Bird Photographer of the Year is back, and with thousands of entires from over 50 countries, the winning images span borders, seasons and species!

Pink flamingos feed their young along Mexico's Yucatan Peninsula. Image: Alejandro Prieto Rojas/BPOY

collaboration between the British Trust for Ornithology (BTO) and Nature Photographers Ltd, the competition not only highlight spectacular avian images, but also aims to bolster bird conservation efforts. This year's entry fees brought in over $7,000, which was used to help support programmes for young birders and naturalists.

"I'm really proud to have BTO involved with this project, which has delivered such a positive conservation message," says CEO Andy Clements. 

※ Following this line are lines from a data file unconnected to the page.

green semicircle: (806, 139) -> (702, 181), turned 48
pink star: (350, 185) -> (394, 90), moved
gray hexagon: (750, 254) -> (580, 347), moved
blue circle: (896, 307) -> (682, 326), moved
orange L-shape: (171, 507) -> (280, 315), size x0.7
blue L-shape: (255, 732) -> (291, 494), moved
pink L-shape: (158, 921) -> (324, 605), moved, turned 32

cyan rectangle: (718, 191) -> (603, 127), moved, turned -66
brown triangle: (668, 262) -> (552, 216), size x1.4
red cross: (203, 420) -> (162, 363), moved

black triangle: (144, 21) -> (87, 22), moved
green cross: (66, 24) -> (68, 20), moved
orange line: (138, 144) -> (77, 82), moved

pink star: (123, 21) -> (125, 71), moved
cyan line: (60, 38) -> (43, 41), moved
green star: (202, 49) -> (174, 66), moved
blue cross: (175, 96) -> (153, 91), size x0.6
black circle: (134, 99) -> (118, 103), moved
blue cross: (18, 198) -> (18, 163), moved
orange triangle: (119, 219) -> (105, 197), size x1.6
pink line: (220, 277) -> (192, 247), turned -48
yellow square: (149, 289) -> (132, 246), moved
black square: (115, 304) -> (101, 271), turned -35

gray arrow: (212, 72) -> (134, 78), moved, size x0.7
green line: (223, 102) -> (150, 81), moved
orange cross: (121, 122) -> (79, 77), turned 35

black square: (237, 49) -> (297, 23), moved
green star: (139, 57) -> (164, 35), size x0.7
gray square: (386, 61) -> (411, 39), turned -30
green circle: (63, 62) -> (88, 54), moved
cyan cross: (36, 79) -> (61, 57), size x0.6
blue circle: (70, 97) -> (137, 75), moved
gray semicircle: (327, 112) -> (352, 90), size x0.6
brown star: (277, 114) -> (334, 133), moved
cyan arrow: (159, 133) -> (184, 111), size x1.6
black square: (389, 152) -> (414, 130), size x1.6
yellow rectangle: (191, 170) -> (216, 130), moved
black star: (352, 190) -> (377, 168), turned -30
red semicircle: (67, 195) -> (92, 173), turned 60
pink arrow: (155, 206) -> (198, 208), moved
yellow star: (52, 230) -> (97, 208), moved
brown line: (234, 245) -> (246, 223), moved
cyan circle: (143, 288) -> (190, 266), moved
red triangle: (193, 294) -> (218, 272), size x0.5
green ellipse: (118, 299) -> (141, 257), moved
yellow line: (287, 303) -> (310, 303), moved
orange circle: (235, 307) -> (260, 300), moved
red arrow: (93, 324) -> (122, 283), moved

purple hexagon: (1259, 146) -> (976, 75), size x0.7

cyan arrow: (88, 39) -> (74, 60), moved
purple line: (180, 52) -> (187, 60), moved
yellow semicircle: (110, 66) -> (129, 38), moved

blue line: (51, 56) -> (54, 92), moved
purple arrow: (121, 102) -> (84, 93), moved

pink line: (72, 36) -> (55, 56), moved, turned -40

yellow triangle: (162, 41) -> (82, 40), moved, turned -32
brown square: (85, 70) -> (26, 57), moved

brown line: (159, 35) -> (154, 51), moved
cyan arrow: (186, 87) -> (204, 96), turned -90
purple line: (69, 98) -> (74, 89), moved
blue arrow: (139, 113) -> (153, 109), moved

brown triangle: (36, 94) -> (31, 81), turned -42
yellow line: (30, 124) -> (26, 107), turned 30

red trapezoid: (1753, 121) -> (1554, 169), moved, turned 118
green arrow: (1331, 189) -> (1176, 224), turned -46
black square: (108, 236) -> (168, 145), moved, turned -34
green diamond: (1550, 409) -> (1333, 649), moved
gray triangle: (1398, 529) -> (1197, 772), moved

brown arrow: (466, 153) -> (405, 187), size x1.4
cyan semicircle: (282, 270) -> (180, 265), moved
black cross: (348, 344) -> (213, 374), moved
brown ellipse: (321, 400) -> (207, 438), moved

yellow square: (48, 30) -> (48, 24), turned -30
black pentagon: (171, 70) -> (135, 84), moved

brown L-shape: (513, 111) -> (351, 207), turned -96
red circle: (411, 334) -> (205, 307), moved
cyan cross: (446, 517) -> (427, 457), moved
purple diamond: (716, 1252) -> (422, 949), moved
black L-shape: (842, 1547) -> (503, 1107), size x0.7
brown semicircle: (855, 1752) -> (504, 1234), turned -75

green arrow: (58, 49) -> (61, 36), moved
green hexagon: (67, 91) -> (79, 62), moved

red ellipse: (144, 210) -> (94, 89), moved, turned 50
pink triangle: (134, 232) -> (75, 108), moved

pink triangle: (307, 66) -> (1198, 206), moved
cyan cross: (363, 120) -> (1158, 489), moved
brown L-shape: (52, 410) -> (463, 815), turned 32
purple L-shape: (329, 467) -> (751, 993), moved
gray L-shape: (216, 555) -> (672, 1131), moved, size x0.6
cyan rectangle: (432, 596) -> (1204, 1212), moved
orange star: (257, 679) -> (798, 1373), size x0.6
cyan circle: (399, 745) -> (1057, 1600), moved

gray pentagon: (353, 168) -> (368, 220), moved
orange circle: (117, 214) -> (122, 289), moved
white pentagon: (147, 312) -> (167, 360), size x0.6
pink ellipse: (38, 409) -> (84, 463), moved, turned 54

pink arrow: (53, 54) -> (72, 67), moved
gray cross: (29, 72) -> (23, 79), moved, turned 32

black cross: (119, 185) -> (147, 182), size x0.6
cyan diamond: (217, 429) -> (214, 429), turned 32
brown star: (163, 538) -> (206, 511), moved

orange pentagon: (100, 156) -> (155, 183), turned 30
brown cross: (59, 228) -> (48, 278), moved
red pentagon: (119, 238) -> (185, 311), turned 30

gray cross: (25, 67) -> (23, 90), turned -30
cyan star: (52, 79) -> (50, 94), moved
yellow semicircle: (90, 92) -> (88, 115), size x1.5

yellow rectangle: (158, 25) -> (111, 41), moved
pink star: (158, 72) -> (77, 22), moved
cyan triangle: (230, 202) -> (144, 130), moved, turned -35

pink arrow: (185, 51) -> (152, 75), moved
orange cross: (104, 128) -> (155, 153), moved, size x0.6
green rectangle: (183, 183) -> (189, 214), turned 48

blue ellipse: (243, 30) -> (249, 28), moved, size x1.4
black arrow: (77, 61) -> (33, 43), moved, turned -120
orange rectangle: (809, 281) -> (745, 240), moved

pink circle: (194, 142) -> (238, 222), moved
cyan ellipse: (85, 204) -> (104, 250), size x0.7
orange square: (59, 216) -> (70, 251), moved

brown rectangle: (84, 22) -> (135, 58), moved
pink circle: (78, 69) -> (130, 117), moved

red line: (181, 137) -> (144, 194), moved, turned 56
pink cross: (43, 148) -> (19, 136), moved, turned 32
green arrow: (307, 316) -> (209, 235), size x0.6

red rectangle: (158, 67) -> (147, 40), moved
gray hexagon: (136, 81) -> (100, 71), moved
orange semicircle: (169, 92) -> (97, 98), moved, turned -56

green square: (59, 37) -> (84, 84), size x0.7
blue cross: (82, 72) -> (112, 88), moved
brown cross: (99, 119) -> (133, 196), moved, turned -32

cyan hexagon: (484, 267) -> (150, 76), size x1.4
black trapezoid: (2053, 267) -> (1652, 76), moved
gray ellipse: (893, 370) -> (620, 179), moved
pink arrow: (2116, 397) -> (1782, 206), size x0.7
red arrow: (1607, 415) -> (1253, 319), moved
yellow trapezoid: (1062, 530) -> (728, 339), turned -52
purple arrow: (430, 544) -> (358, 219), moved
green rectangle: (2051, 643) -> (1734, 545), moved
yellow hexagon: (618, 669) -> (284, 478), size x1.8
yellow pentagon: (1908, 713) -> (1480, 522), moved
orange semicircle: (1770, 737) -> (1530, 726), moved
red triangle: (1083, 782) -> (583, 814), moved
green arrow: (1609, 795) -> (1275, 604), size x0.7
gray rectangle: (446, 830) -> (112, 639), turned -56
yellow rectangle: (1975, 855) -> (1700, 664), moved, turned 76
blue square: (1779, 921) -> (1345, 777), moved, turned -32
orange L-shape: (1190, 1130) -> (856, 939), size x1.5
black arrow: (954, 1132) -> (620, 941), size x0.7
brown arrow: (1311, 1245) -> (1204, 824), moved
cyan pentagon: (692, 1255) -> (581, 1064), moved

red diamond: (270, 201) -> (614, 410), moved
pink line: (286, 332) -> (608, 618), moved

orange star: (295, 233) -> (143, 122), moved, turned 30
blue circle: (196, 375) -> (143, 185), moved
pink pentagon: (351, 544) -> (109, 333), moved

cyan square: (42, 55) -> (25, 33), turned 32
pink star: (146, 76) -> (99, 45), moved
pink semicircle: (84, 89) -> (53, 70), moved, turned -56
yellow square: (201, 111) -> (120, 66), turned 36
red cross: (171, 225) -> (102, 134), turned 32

The grand-prize-winning image, which features pink flamingos feeding their chicks, was shot by Alejandro Prieto Rojas in Rio Lagartos, Mexico. This swathe of the Yucatan is home to Mexico's largest flamingo flock, a population of over 40,000 birds. The rosy roost has been the subject of countless photos over the years, but head judge Chris Packham explains it was the combination of colour, composition and emotion in Rojas's shot that secured him the win.

"It was a tough job for the judging panel to whittle down the entries to a handful from which to choose the winners," he says. "Albeit a very enjoyable tough job. The standard of photography was extremely high and myself and the other judges were treated to some fantastic bird photographs." 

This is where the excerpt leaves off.